Yang dinilai oleh MA bukan sekadar fakta bahwa seseorang adalah guru, melainkan tindakan spesifik, tujuan, kewenangan, serta keadaan ketika tindakan itu dilakukan.
Era Baru Pendidikan Membutuhkan Disiplin Tanpa Kekerasan
Sekolah masa kini menghadapi tantangan yang berbeda.
Anak-anak lebih sadar mengenai hak mereka.
Orang tua lebih aktif mengawasi sekolah.
Informasi mengenai kejadian di ruang kelas dapat langsung menyebar melalui media sosial.
Dalam kondisi seperti itu, guru membutuhkan keterampilan disiplin yang lebih modern.
Bukan berarti guru harus kehilangan wibawa.
Sebaliknya, wibawa guru dapat dibangun melalui konsistensi, keteladanan, komunikasi, dan penerapan aturan yang adil.
Konflik Guru dan Orang Tua Tidak Boleh Merusak Pendidikan
Ketika kasus hukum terjadi, dampaknya tidak hanya dirasakan guru dan siswa.
Rekan guru bisa menjadi takut.
Orang tua menjadi curiga terhadap sekolah.
Siswa ikut melihat sekolah sebagai ruang konflik.
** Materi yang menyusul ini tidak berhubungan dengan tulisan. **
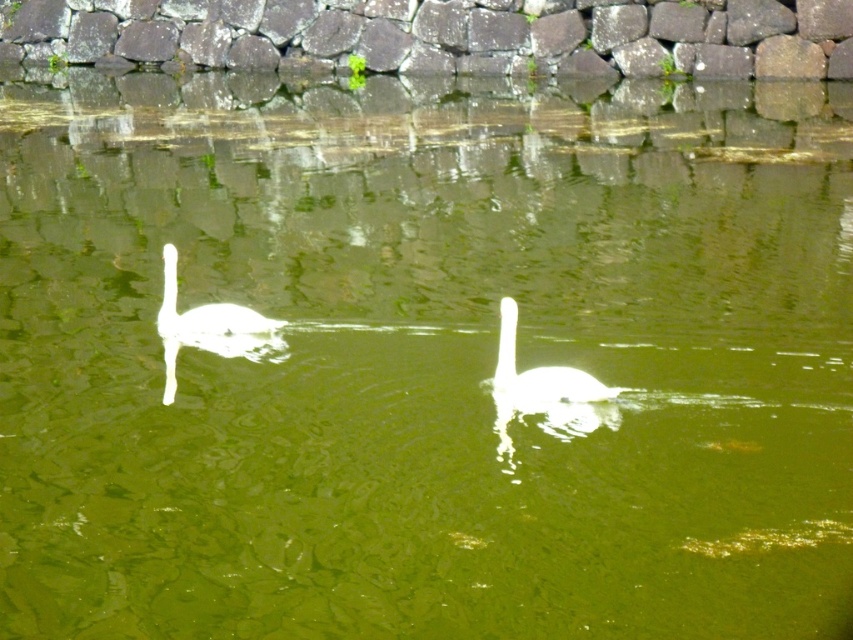 You are standing at the camera position and want to take a photo of the white glossy swan at center. If your camera has a maximum focus range of 6 meters, will you be able to focus on the swan?

The white glossy swan at center and camera are 6.62 meters apart. Since the distance is greater than the camera maximum focus range of 6 meters, you won not be able to focus on the swan.

You are a photographer trying to capture both swans in a single shot. Since the white glossy swan at center and the white glossy swan at left are positioned in a way that one might block the view of the other, which swan should you focus on to ensure the other is visible behind it?

The white glossy swan at center is in front of the white glossy swan at left, so focusing on the white glossy swan at center will allow the white glossy swan at left to be visible behind it.

You are standing on the stone wall in the background and see the point marked at coordinates (540, 371). What object is located at that point?

The point at coordinates (540, 371) indicates the white glossy swan at center.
Padahal, hubungan sekolah dan keluarga seharusnya menjadi fondasi pendidikan.
Karena itu, setiap kasus harus menjadi bahan evaluasi agar kejadian serupa tidak berulang.
Bukan Soal Memilih Guru atau Siswa
Kisah guru yang berhadapan dengan hukum karena tindakan disiplin memperlihatkan bahwa persoalannya jauh lebih kompleks daripada sekadar “guru benar atau murid benar.”
Guru membutuhkan perlindungan agar dapat menjalankan tugas secara profesional.
Anak membutuhkan perlindungan agar tidak menjadi korban kekerasan.
Orang tua membutuhkan saluran pengaduan yang jelas.
Sekolah membutuhkan aturan yang tegas.
Dan aparat hukum membutuhkan kehati-hatian agar proses pidana tidak menjadi jalan pertama untuk setiap konflik pendidikan.
Dari kasus Nurmayani hingga putusan Mahkamah Agung dalam perkara Aop Saopudin, satu pelajaran besar terlihat jelas: disiplin tetap diperlukan di sekolah, tetapi cara menegakkannya harus memiliki batas.
Ketika guru menggunakan pendekatan yang tepat, siswa mendapatkan pelajaran tanpa kehilangan rasa aman.
Ketika orang tua mengutamakan dialog, konflik dapat diselesaikan tanpa memperbesar luka.
Dan ketika hukum benar-benar diperlukan, prosesnya harus berjalan objektif berdasarkan bukti.
Sekolah seharusnya menjadi tempat anak belajar menjadi manusia yang bertanggung jawab—bukan tempat guru dan orang tua saling berhadapan di ruang sidang karena kegagalan membangun komunikasi.